Sonida to Acquire CNL Healthcare Properties in $1.8B Senior Living Merger
Sonida Senior Living will acquire CNL Healthcare Properties (CHP), a public non-traded REIT, in a cash-and-stock transaction valued at approximately $1.8 billion. CHP shareholders will receive $6.90 per share, with roughly 66% paid in newly issued Sonida stock and 34% in cash.
Upon closing, the combined company will have an equity market cap of about $1.4 billion and an enterprise value of roughly $3 billion, operating 153 independent living, assisted living, and memory care communities across the U.S. The merged platform will remain listed on the NYSE under the ticker SNDA.
The portfolios are highly complementary, deepening Sonida’s presence across the South, Southeast, and Midwest while expanding into the Mountain West and Pacific Northwest.
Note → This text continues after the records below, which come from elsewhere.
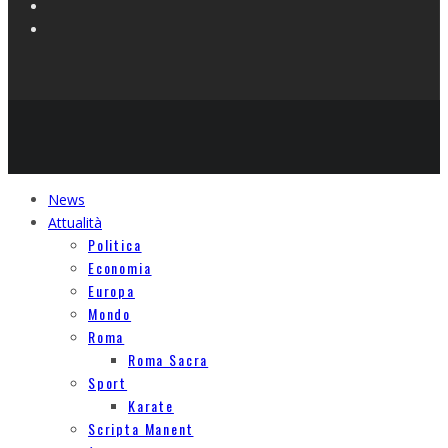
News
Attualità
Politica
Economia
Europa
Mondo
Roma
Roma Sacra
Sport
Karate
Scripta Manent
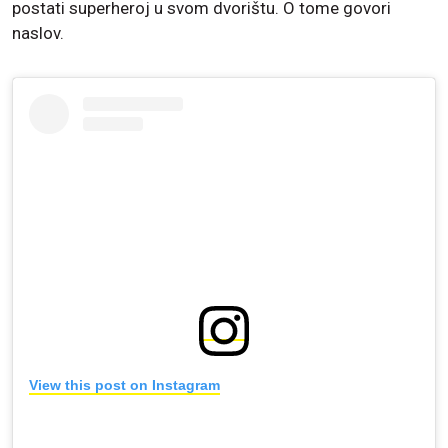
postati superheroj u svom dvorištu. O tome govori
naslov.
View this post on Instagram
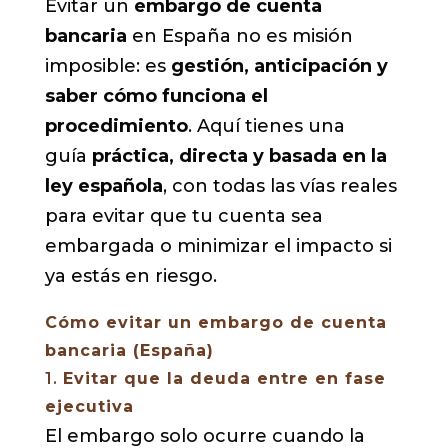
Evitar un
embargo de cuenta
bancaria
en España no es misión
imposible: es
gestión, anticipación y
saber cómo funciona el
procedimiento
. Aquí tienes una
guía
práctica, directa y basada en la
ley española
, con todas las vías reales
para evitar que tu cuenta sea
embargada o minimizar el impacto si
ya estás en riesgo.
Cómo evitar un embargo de cuenta
bancaria (España)
1.
Evitar que la deuda entre en fase
ejecutiva
El embargo solo ocurre cuando la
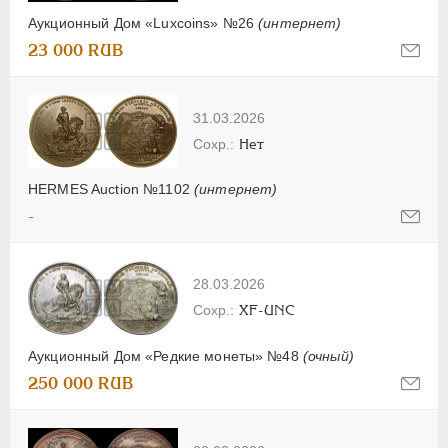
Аукционный Дом «Luxcoins» №26
(интернет)
23 000 RUB
31.03.2026
Нет
HERMES Auction №1102
(интернет)
-
28.03.2026
XF-UNC
Аукционный Дом «Редкие монеты» №48
(очный)
250 000 RUB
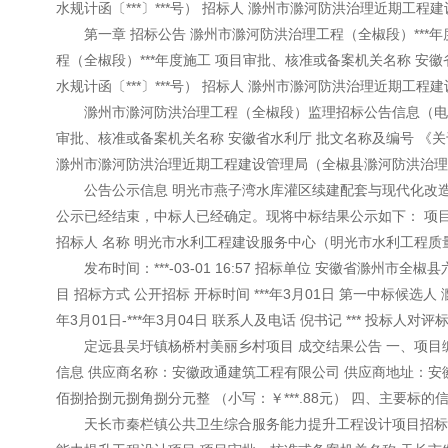
水规计函〔***〕***号） 招标人 滁州市滁河防洪治理近期工
第一章 招标公告 滁州市滁河防洪治理工程（全椒段）***年
程（全椒段）***年度施工 项目审批、核准或备案机关名称 安
水规计函〔***〕***号） 招标人 滁州市滁河防洪治理近期工
滁州市滁河防洪治理工程（全椒段）监理招标公告信息（电子招
审批、核准或备案机关名称 安徽省水利厅 批文名称及编号 《关于
滁州市滁河防洪治理近期工程建设管理局（全椒县滁河防洪治理近期
公告公示信息 明光市燕子湾水库灌区续建配套与现代化改造
公示已经结束，中标人已经确定。现将中标结果公示如下： 项目名称 
招标人 名称 明光市水利工程建设服务中心（明光市水利工程质量监督
发布时间：***-03-01 16:57 招标单位 安徽省滁州市
目 招标方式 公开招标 开标时间 ***年3月01日 第一中标候选人
年3月01日-***年3月04日 联系人及电话 倪书记 *** 投标人
定远县吴圩镇杨桥村美丽乡村项目 成交结果公告 一、项目编号：c
信息 供应商名称：安徽政通建筑工程有限公司 供应商地址：安徽
佰捌拾捌元捌角捌分元整 （小写：￥***.88元） 四、主要标的信
天长市秦栏镇公共卫生综合服务能力提升工程设计项目招标公告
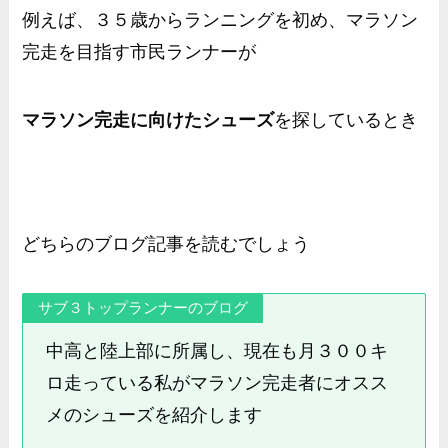
例えば、３５歳からランニングを初め、マラソン
完走を目指す市民ランナーが
マラソン完走に向けたシューズ
を探しているとき
どちらのブログ記事を読むでしょう
サブ３トップランナーのブログ
中高と陸上部に所属し、現在も月３００キ
ロ走っている私がマラソン完走者にオスス
メのシューズを紹介します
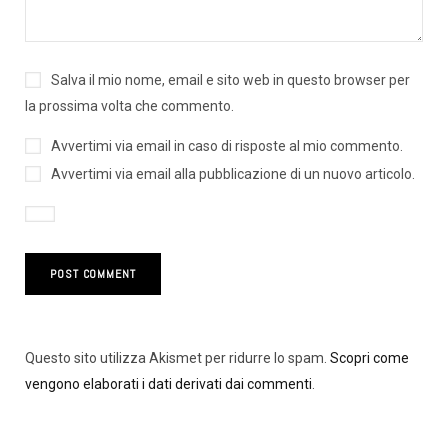
Salva il mio nome, email e sito web in questo browser per
la prossima volta che commento.
Avvertimi via email in caso di risposte al mio commento.
Avvertimi via email alla pubblicazione di un nuovo articolo.
Questo sito utilizza Akismet per ridurre lo spam.
Scopri come
vengono elaborati i dati derivati dai commenti
.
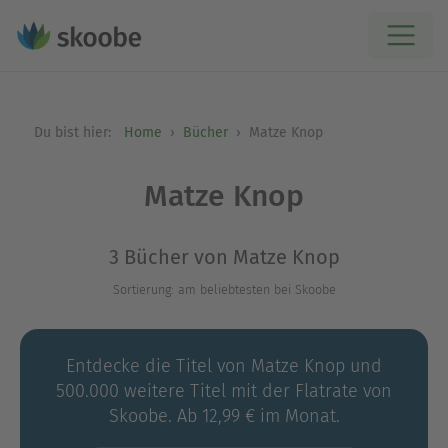
Du bist hier:
Home
Bücher
Matze Knop
Matze Knop
3 Bücher von Matze Knop
Sortierung: am beliebtesten bei Skoobe
Entdecke die Titel von Matze Knop und
500.000 weitere Titel mit der Flatrate von
Skoobe. Ab 12,99 € im Monat.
Management expects to drive value through portfolio optimization, operating synergies, deleveraging, and improved liquidity and capital access.
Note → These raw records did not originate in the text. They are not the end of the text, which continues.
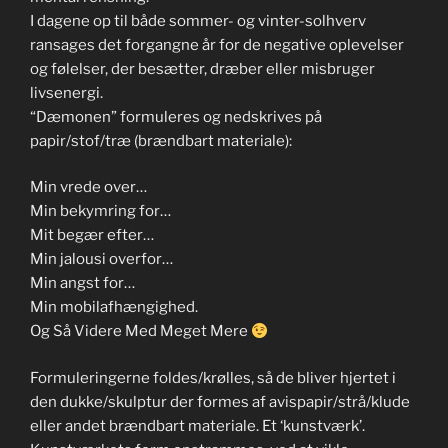
I dagene op til både sommer- og vinter-solhverv
ransages det forgangne år for de negative oplevelser
og følelser, der besætter, dræber eller misbruger
livsenergi.
“Dæmonen” formuleres og nedskrives på
papir/stof/træ (brændbart materiale):
Min vrede over…
Min bekymring for…
Mit begær efter…
Min jalousi overfor…
Min angst for…
Min mobilafhængighed.
Og Så Videre Med Meget Mere
Formuleringerne foldes/krølles, så de bliver hjertet i
den dukke/skulptur der formes af avispapir/strå/klude
eller andet brændbart materiale. Et ‘kunstværk’.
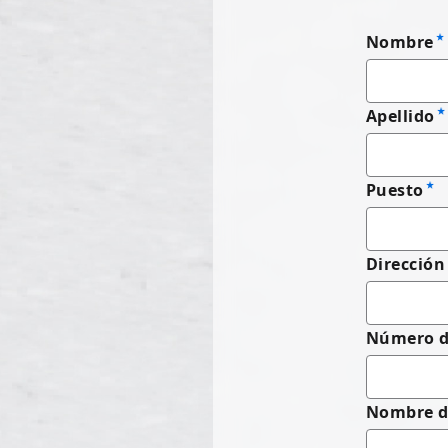
Nombre
Apellido
Puesto
Dirección
Número de
Nombre d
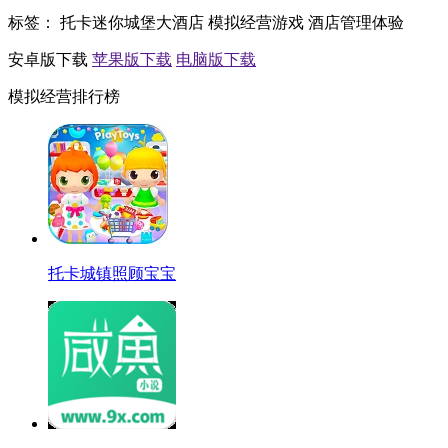
标签：
托卡迷你城堡大酒店
模拟经营游戏
酒店管理体验
安卓版下载
苹果版下载
电脑版下载
模拟经营排行榜
托卡城镇照顾宝宝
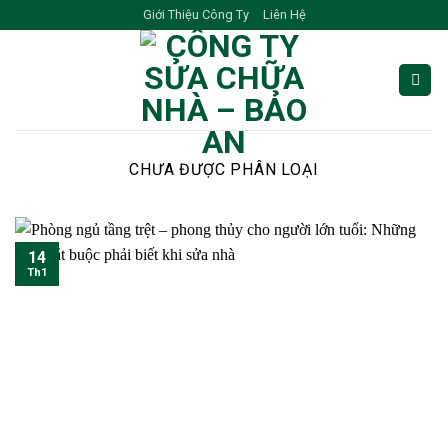
Skip
Giới Thiệu Công Ty
Liên Hệ
to
content
CHƯA ĐƯỢC PHÂN LOẠI
14
Th1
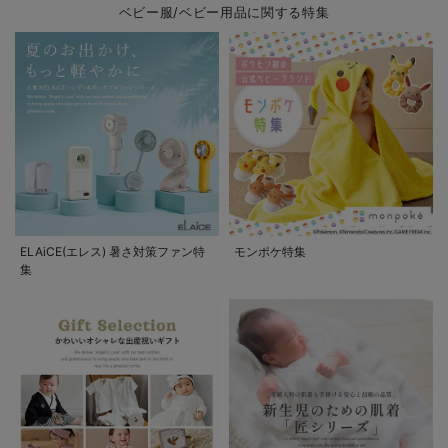
ベビー服/ベビー用品に関する特集
ELAiCE(エレス) 暑さ対策ファン特
モンポケ特集
集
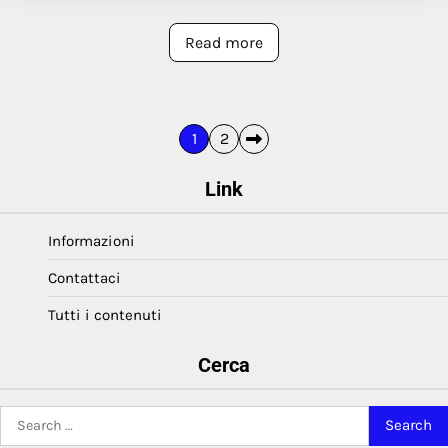
Read more
Posts
1
2
pagination
Link
Informazioni
Contattaci
Tutti i contenuti
Cerca
Search
for:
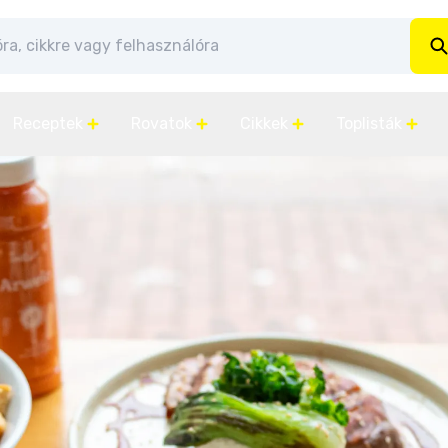
Receptek
Rovatok
Cikkek
Toplisták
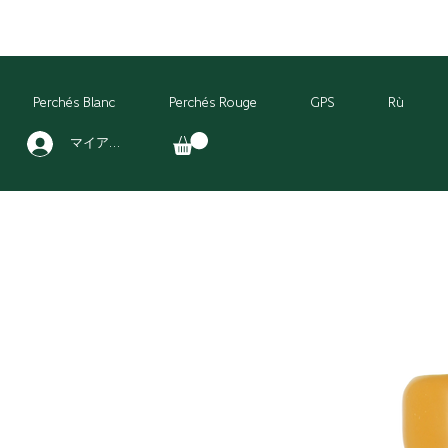
Perchés Blanc
Perchés Rouge
GPS
Rù
マイアカウント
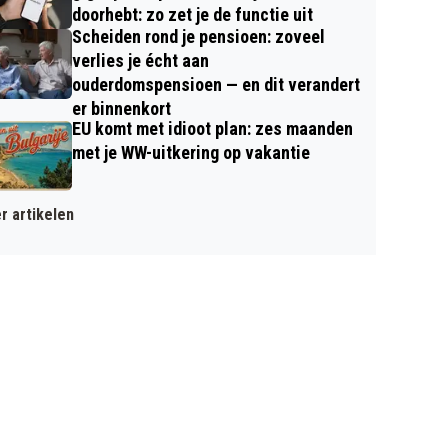
doorhebt: zo zet je de functie uit
Scheiden rond je pensioen: zoveel
verlies je écht aan
ouderdomspensioen — en dit verandert
er binnenkort
EU komt met idioot plan: zes maanden
met je WW-uitkering op vakantie
r artikelen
The transaction, which positions the company as a pure-play senior housing owner-operator, is expected to close in late Q1 or early Q2 2026. Financing includes equity commitments from Conversant and Silk Partners, along with $900 million of committed bridge financing led by RBC and BMO, and a new $300 million revolving credit facility.
RBC Capital Markets is lead financial advisor to Sonida, with BMO Capital Markets also advising and Newmark serving as real estate advisor. Fried Frank is legal counsel to Sonida, and Sidley Austin is advising its board’s special committee. KeyBanc Capital Markets is exclusive financial advisor to CHP, with Arnold & Porter as corporate counsel and Ropes & Gray advising CHP’s special committee.